Active 2008-Present

Program remains active under the ownership of our partners at Invisible Children Uganda.

The Village Savings and Loan Associations (VSLA) program empowers rural communities in northern Uganda to take control of their personal finances for the first time. Each member of the group saves, takes out loans, repays loans with interest, and invests. VSLA participants have been known to save money for their children’s education, invest in livestock, or start a small business. Now this program is even more closely linked to the rehabilitation and reintegration of former LRA abductees through VSLA groups focused on facilitating saving and lending for returnees and members of the communities to which they return.


By the numbers

161 community groups

4,025 members of VSLA

10.4% average return on investment

How it works

The Village Savings and Loan Associations (VSLA) program began in 2008, and is comprised of groups of rural community members who meet once a week with the goal of saving and loaning money together. Each member of the group saves, gives and takes out loans, repays their loans with interest, and individually invests this money into small businesses using standard VSLA methodology. Every group is internally managed by its own members, meets weekly and participates in savings cycles that last 8-10 months at a time.
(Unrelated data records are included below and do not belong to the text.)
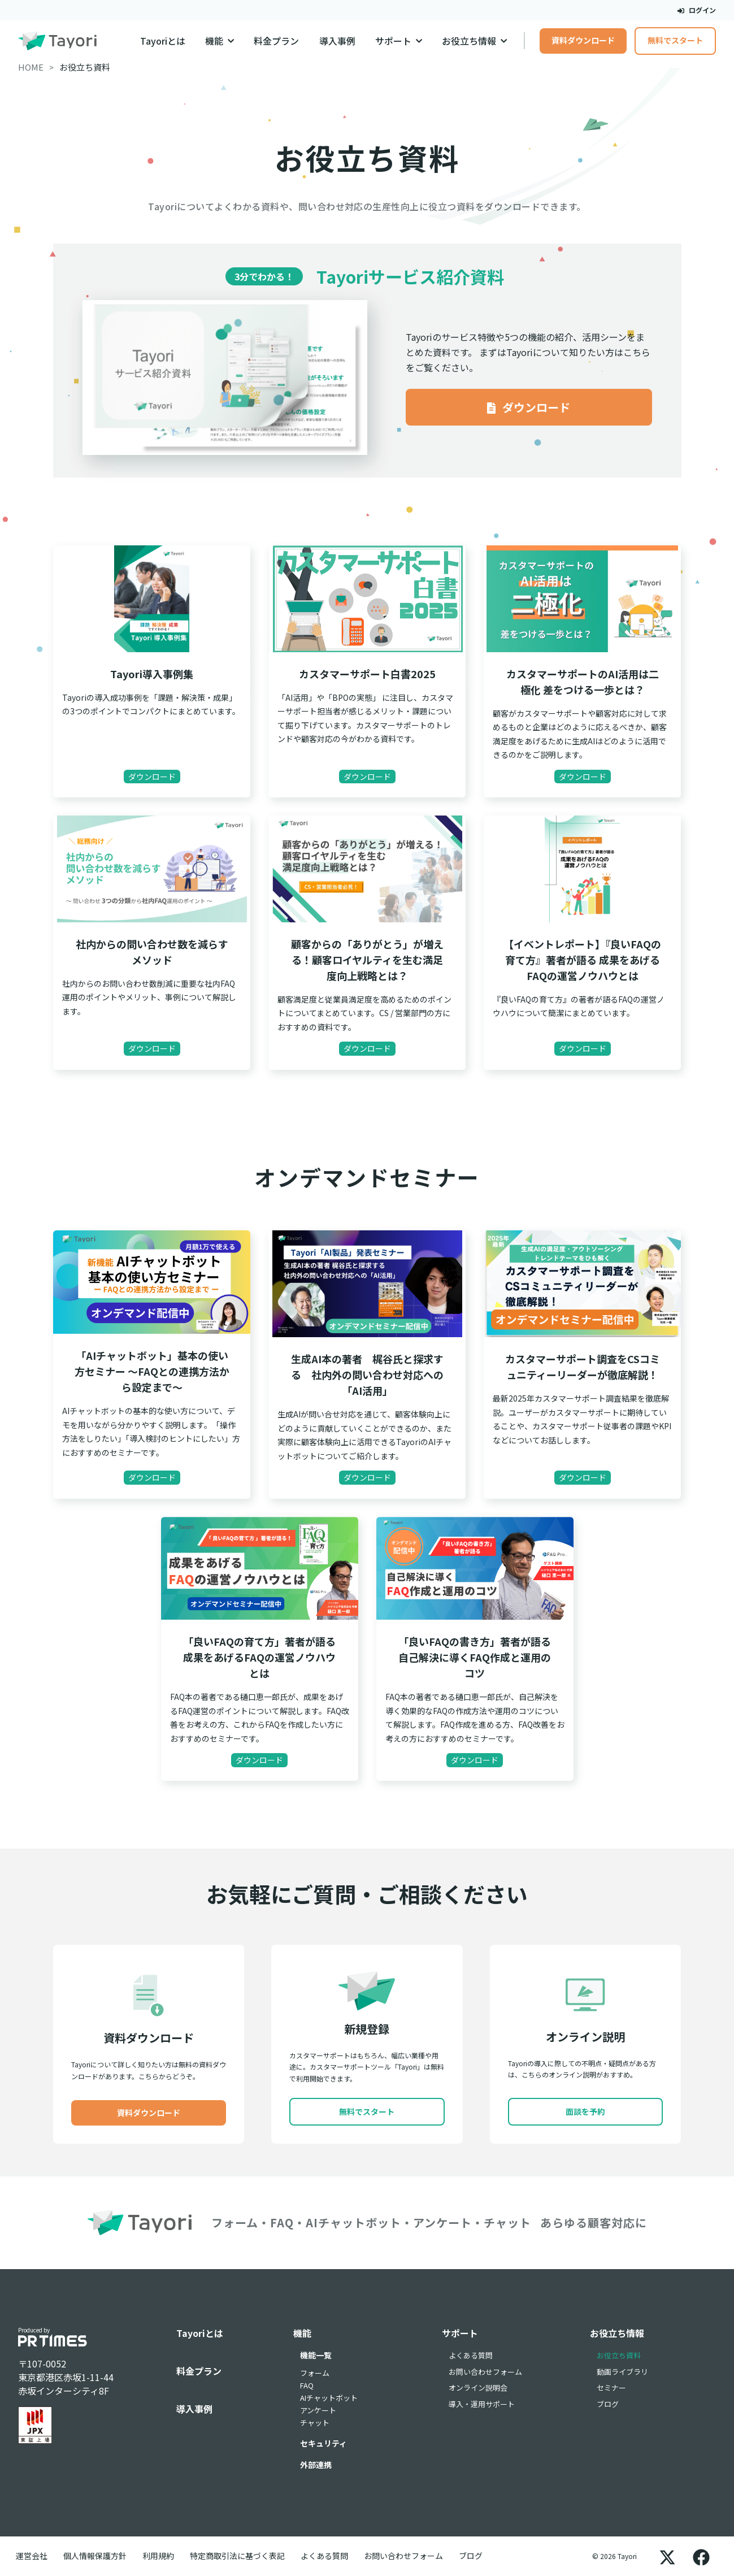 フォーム (314, 2372)
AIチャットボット (329, 2397)
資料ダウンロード (583, 40)
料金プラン (276, 40)
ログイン (696, 10)
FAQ (307, 2385)
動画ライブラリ (622, 2371)
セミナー (611, 2387)
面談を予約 (585, 2111)
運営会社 (31, 2555)
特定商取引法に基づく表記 (237, 2555)
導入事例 (337, 40)
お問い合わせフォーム (485, 2371)
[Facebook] (701, 2556)
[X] (667, 2556)
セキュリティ (323, 2443)
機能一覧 (316, 2355)
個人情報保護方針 (95, 2555)
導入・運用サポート (482, 2404)
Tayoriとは (162, 40)
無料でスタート (675, 40)
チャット (314, 2422)
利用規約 (158, 2555)
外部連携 (316, 2464)
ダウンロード (528, 407)
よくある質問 (471, 2355)
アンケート (318, 2410)
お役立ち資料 (619, 2355)
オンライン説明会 (478, 2387)
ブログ (608, 2404) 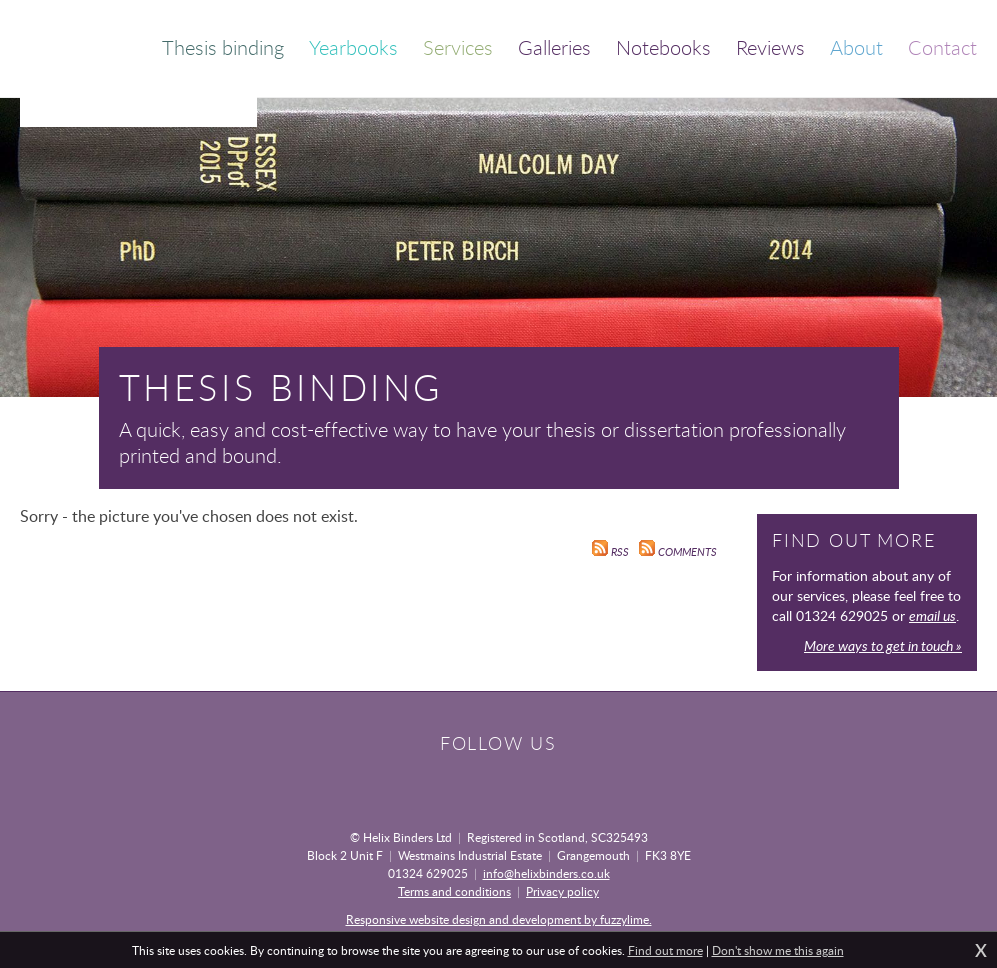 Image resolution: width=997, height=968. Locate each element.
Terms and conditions (454, 891)
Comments (678, 552)
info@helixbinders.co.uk (546, 873)
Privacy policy (562, 891)
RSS (610, 552)
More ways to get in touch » (883, 645)
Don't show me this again (778, 950)
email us (932, 615)
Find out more (665, 950)
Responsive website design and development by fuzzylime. (499, 919) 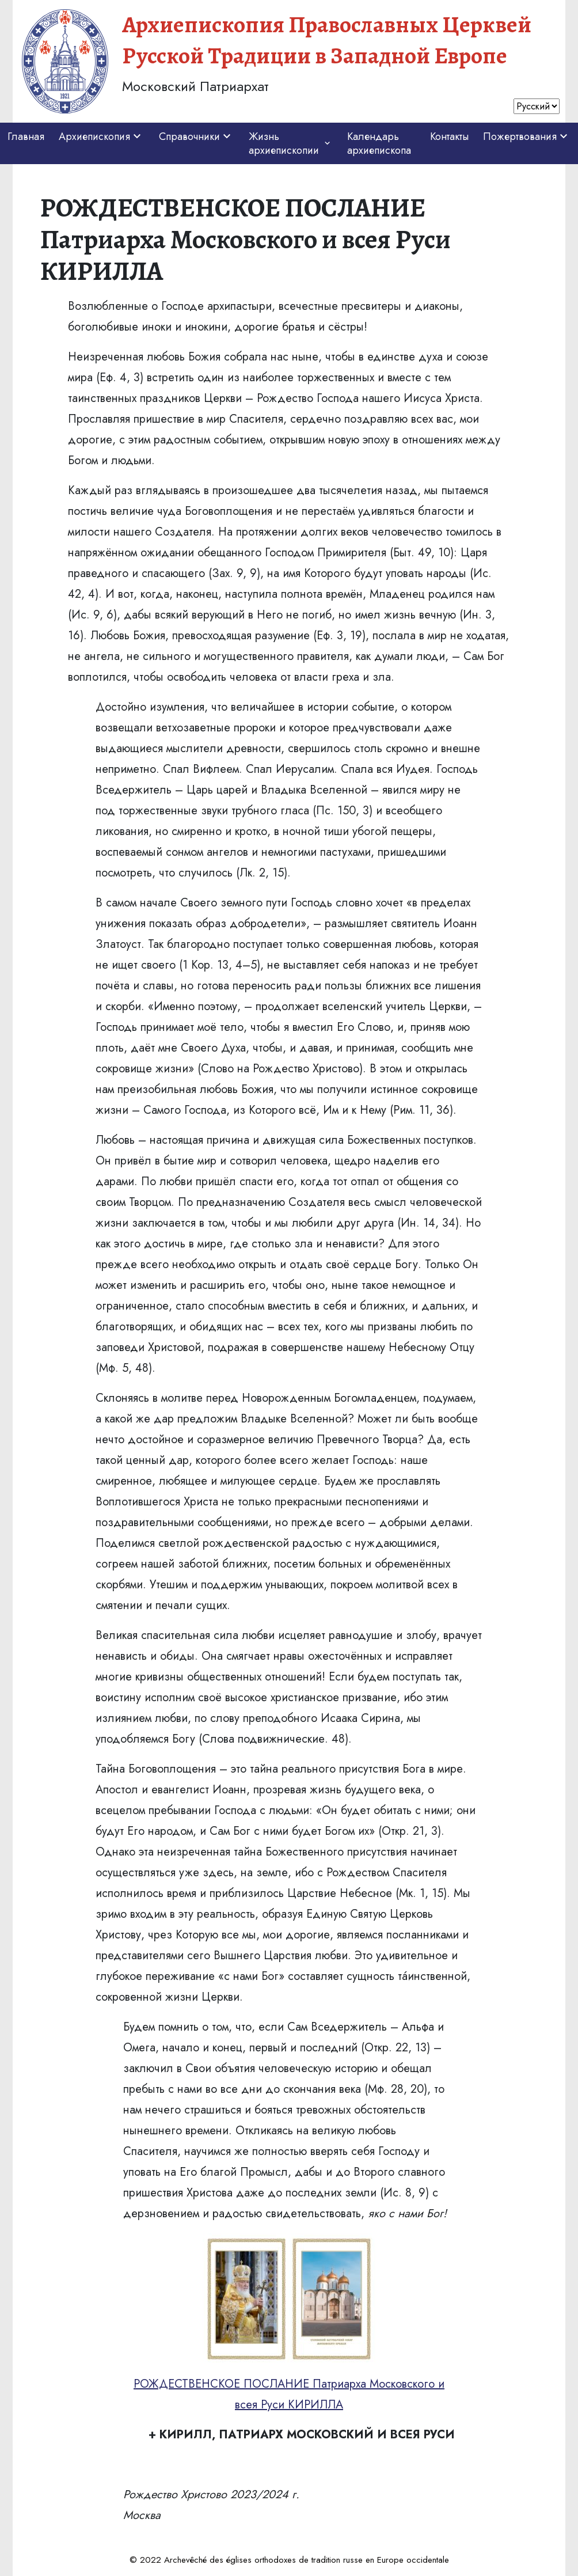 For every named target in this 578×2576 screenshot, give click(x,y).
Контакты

In order to ensure group members are well versed in how to invest their loans, Invisible Children works with each group to provide Income Generating Activity (IGA) training. Each VSLA group is tasked with developing their group business plan in addition to their individual investments. After submitting their plan and receiving approval from Invisible Children Uganda staff, the group receives start-up capital to fund their activity. Groups invest in activities like goat and pig rearing and farming. Through the IGA training, they are given the tools needed to ensure that they receive a return on their investment.

VSLA is not a resource-heavy program—groups need only training, basic materials, and a metal lockbox to operate—and it revolves around skill acquisition and group-generated capital. Once a group has learned VSLA methodology, Invisible Children is able to start giving the group more autonomy, making viral growth possible. For something that takes just one hour a week to manage, VSLA provides members with three benefits: a way to save money, a way to earn interest, and a way to access previously unavailable capital.